We have become self-conscious about religion in our lifetime, unless we are fundamentalists using it as a political tool to lambast our opponents. The Psalmists among the ancient Hebrews had no such qualms. The Psalms of lament are unashamedly maudlin, the Psalms of praise call for trumpets and stringed instruments, tambourine, dance and loud clashing cymbals… And the Psalms of thanksgiving… Where could we find today such open-hearted gratitude as in Psalm 138?

I give you thanks, O Lord, with my whole heart;
before the gods I sing your praise;
I bow down towards your holy temple
and give thanks to your name for your steadfast love and your faithfulness;
for you have exalted your name and your word
above everything.
On the day I called, you answered me,
you increased my strength of soul.

All the kings of the earth shall praise you, O Lord,
for they have heard the words of your mouth.
They shall sing of the ways of the Lord,
for great is the glory of the Lord.
For though the Lord is high, he regards the lowly;
but the haughty he perceives from far away.

Though I walk in the midst of trouble,
you preserve me against the wrath of my enemies;
you stretch out your hand,
and your right hand delivers me.
The Lord will fulfil his purpose for me;
your steadfast love, O Lord, endures for ever.
Do not forsake the work of your hands.

We progressive Christians, whether unprogrammed Quakers or liberal Anglicans, have so much to be grateful for in each other – our openness to change, our willingness to “stress… fairness, justice, responsibility, and compassion, and [to] condemn… the forms of governance that wage unjust war, rely on corruption for continued power, deprive the poor of facilities, or exclude particular racial or sexual groups from fair participation in national liberties.” (Wikipedia) But we have somehow forgotten in many ways how to rejoice – and I think rejoicing is part of our calling as people of God, and especially as people who gladly recognise that of God in our fellow creatures.
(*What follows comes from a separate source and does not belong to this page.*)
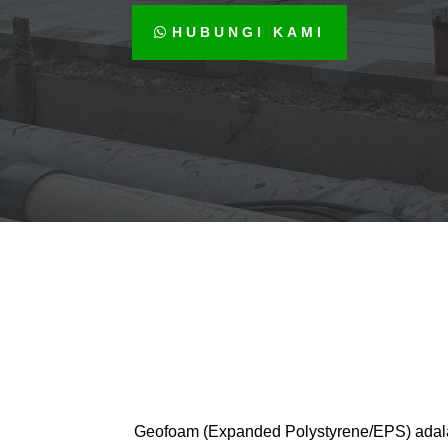
HUBUNGI KAMI
Geofoam (Expanded Polystyrene/EPS) adalah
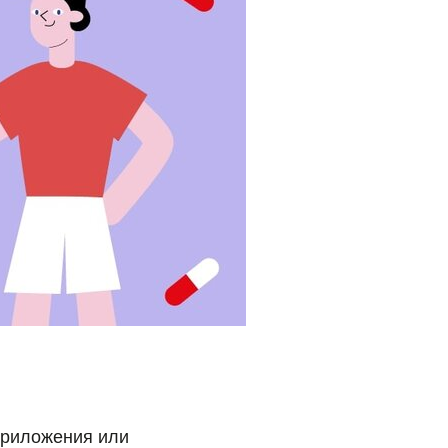
приложения или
Our corporate worship here empowers the personal, and the personal informs the corporate; and as Quakers in the unprogrammed tradition this can present problems! Do we have some kind of responsibility here for ministry? Of course true ministry is an act of the Spirit through the individual worshipper, and not a matter for personal determination – as John Churchman said (QFP 2.61), “Ministry should be of necessity, and not of choice…” And yet, how often do Friends, touched in the silence by some spring of joy, some deep current of upwelling gratefulness, fail to give vocal ministry because of some self-consciousness, some thought that what has touched us has not the weight, the gravitas maybe, needed to break into speech. I know I have; and perhaps I should not…

Finding Words

Recently it has been difficult to find words. The silence remains, and in its nourishing space all the grace and presence of God, as always, and yet I have been dumb.

Part of this, I feel, is due to something that has happened increasingly as I have trodden this way with Friends, and has to do with the absence of liturgy in unprogrammed worship, and with the absence of any systematic reading of Scripture. And yet, as John Punshon writes:

…I need to stress that silent contemplation by itself would have done nothing for me. My struggle was not to make sense of my own interior life – I was striving to discern the will of God, and without belief and faith I would have come to grief, I am sure. The belief I relied on was the central doctrine of Quakerism – that the light of Christ is a sure guide to life, and that in the gathered meeting, Christ is present to teach his people (including me) himself. In the stillness of meeting I heard the voice of the shepherd because I had the sheep’s ear…

This was an intimation of the Way of the Cross, a spiritual purgation that tested me to see whether my religious commitment was only on the surface. I think that this is a neglected aspect of worship in unprogrammed Friends’ meetings, but I am sure it was an important part of the tradition. Jesus said that those who are willing to lose their lives will find them. It is easy to say that one is so willing, but another thing to prove it. There is no way out of the occasional, but necessary agony of silent worship unless it be the power of resurrection. When I had been through this period I was another sort of person, and I think I now know why the Testimonies are ultimately inconceivable without the formative experience of traditional Quaker worship.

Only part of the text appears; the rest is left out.